▶ [What you will do]:
Scan the data below and pick out the lines containing the word "Majestades".

▶ [Records supplied]:

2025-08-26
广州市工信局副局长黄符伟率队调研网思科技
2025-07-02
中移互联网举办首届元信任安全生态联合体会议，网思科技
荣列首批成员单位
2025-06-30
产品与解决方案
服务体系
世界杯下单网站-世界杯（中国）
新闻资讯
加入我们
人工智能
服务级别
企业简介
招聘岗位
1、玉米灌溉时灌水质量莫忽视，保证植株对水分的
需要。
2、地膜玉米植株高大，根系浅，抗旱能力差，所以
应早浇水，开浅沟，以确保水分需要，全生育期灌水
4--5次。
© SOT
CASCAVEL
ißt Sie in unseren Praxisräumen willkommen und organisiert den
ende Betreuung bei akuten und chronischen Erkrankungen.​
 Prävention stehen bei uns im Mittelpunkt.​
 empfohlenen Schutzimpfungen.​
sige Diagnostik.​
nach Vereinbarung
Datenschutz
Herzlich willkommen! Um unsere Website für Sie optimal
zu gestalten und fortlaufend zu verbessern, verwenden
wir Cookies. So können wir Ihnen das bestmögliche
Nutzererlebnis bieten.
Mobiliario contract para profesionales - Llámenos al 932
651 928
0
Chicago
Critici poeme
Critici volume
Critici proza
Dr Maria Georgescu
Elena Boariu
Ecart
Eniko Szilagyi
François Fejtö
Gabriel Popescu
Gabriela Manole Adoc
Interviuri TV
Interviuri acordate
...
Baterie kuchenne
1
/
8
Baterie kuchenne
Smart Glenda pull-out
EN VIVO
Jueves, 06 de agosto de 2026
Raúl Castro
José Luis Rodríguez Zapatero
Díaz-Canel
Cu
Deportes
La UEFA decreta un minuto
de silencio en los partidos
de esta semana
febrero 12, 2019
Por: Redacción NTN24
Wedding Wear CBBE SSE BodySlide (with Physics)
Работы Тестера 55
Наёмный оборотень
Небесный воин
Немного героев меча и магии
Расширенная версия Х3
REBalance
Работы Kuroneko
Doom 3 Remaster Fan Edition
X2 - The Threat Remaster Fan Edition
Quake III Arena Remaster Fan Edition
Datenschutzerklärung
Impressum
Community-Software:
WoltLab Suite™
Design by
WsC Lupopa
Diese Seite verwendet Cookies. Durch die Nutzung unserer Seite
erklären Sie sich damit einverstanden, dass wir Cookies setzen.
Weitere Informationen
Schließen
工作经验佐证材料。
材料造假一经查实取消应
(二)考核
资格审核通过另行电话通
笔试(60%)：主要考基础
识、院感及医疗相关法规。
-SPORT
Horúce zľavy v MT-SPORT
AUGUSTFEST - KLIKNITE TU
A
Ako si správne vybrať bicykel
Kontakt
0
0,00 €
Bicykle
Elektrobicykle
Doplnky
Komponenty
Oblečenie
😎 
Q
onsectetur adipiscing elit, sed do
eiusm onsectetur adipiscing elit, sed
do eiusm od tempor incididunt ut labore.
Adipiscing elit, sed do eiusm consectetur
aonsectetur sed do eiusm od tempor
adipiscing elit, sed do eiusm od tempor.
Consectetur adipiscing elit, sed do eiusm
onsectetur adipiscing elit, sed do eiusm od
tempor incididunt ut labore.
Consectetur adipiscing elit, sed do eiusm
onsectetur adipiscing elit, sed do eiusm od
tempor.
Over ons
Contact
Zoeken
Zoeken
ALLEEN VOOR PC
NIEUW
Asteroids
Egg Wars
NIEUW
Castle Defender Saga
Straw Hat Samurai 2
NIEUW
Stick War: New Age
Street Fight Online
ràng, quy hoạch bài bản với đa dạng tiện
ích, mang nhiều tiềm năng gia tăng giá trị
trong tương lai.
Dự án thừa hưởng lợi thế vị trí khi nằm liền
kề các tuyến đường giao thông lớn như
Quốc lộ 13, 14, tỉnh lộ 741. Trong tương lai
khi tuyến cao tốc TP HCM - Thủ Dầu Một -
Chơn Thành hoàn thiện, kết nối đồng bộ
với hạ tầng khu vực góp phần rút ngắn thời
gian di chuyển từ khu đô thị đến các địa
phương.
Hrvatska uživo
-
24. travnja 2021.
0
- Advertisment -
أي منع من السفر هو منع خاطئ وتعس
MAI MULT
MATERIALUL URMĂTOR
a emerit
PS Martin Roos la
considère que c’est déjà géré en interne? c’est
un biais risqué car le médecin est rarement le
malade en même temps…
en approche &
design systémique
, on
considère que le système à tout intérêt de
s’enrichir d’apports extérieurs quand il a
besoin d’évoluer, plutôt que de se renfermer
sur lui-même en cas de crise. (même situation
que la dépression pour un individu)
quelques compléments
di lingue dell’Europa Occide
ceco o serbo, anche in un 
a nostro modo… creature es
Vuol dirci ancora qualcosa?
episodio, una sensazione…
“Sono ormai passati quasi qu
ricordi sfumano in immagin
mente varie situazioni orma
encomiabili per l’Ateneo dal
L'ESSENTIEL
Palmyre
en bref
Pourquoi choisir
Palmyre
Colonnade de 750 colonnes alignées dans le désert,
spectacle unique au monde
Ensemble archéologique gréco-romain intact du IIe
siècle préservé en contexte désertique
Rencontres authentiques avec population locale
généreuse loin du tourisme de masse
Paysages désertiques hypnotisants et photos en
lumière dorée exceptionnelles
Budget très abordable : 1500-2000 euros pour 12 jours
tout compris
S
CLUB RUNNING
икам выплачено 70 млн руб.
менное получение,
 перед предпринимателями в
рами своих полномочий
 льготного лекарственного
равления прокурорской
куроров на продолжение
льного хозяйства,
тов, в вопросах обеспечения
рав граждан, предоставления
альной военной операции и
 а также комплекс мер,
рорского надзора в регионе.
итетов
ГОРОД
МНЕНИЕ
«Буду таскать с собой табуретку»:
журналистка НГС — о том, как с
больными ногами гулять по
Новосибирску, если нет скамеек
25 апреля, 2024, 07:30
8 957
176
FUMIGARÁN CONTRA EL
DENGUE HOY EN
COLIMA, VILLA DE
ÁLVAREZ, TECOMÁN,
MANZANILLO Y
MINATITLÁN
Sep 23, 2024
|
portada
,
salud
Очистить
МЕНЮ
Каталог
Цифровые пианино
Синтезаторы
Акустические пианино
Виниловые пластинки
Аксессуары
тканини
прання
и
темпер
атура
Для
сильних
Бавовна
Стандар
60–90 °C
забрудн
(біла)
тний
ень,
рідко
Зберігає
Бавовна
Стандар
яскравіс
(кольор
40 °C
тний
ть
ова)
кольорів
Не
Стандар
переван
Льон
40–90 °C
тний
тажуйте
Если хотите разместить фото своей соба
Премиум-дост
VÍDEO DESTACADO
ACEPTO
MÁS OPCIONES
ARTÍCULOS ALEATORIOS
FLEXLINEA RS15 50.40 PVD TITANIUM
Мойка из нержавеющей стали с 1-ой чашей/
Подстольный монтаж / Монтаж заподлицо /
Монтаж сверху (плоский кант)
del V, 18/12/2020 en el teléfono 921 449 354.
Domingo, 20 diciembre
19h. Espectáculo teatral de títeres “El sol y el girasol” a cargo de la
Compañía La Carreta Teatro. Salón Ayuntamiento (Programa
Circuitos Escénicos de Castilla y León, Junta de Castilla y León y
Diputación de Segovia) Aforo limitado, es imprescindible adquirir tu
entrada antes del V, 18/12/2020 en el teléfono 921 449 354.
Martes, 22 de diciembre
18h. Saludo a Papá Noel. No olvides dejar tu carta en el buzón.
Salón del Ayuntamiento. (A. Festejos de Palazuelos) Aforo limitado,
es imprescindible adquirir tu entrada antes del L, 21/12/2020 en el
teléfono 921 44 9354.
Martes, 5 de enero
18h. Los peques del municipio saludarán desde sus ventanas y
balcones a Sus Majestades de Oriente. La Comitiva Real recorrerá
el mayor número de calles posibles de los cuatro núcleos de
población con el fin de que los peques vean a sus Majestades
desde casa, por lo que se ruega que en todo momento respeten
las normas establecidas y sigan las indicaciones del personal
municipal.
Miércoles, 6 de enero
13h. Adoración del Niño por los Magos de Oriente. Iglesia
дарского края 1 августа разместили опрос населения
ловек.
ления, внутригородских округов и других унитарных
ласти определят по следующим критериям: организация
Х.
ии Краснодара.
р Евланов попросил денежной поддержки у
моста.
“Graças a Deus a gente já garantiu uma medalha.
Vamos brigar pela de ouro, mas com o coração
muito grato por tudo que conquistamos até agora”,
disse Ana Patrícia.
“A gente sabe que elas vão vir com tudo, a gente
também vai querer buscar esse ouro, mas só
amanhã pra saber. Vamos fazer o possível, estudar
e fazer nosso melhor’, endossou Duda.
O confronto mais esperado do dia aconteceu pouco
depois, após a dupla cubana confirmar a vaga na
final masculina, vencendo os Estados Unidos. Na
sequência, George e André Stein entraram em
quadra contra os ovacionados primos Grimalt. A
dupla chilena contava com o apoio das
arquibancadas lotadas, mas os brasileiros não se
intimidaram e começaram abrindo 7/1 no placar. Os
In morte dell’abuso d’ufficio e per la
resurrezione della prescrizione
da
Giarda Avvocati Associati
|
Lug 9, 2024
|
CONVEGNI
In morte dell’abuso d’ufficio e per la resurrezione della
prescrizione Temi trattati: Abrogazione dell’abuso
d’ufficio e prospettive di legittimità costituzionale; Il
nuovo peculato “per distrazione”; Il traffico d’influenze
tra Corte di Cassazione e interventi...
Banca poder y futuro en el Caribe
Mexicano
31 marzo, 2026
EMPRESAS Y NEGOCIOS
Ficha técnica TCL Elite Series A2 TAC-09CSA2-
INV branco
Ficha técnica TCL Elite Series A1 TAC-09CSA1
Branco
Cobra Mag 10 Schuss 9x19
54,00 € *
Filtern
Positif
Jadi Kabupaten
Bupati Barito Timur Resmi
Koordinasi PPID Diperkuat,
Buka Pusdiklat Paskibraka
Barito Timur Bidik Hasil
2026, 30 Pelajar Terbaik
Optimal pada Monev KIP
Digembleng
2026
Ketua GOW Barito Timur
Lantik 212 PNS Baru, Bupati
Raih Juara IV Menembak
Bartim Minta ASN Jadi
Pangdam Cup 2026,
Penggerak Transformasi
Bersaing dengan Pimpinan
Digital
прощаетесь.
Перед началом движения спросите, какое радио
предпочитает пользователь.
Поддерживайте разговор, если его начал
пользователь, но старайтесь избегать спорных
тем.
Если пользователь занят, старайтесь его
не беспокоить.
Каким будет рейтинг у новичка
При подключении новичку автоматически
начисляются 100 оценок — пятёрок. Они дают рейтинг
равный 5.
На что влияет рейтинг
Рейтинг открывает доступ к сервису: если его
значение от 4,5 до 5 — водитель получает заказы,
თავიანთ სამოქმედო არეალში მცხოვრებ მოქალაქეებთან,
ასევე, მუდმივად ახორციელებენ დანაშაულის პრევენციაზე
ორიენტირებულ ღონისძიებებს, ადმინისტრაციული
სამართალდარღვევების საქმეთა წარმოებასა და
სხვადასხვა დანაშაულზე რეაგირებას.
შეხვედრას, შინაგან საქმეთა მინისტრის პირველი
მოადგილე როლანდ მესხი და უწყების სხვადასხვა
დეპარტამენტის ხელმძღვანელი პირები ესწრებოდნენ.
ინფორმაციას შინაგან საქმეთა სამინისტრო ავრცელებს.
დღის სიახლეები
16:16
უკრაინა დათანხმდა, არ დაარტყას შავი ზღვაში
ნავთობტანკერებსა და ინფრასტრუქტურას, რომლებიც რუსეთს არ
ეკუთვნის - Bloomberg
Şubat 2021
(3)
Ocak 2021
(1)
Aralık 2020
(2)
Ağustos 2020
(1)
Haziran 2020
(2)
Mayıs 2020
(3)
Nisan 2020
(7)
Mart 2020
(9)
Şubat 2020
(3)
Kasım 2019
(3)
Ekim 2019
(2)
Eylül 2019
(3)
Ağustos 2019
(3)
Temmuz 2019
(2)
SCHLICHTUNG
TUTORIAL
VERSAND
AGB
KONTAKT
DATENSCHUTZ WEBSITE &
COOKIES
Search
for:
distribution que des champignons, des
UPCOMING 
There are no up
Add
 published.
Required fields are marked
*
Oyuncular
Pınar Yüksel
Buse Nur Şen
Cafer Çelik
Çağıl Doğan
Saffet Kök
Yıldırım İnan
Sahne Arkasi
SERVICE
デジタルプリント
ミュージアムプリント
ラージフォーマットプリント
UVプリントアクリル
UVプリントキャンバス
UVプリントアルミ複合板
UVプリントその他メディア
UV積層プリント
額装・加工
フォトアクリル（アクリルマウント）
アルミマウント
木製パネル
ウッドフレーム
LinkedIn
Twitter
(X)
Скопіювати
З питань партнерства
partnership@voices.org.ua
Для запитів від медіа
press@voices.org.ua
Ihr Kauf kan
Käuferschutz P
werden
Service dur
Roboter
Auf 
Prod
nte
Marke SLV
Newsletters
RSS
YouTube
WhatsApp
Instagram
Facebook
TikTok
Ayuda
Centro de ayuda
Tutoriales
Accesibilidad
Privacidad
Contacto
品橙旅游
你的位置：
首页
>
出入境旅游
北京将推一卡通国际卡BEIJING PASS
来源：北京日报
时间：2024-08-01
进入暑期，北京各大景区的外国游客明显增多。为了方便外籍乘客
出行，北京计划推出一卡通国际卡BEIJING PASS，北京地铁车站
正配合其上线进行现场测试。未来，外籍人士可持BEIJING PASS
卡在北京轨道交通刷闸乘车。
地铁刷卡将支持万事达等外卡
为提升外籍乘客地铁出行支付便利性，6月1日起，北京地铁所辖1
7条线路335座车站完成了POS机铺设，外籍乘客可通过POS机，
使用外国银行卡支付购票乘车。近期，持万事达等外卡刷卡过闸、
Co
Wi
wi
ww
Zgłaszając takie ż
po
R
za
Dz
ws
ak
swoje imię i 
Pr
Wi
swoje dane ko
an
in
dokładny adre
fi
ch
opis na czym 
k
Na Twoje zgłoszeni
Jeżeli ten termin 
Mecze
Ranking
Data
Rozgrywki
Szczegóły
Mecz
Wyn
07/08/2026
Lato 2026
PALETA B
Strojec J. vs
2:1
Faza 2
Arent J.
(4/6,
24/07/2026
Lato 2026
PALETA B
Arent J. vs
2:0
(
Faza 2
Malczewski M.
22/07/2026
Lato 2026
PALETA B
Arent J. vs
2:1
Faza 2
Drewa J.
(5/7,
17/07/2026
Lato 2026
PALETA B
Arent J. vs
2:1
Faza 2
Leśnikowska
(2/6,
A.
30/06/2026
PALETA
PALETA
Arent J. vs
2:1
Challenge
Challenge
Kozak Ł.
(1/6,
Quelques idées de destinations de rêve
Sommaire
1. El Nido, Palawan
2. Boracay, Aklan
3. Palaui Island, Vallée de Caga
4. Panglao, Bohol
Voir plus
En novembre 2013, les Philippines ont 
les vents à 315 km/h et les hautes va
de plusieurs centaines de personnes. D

▶ [Output below]:
balcones a Sus Majestades de Oriente. La Comitiva Real recorrerá
población con el fin de que los peques vean a sus Majestades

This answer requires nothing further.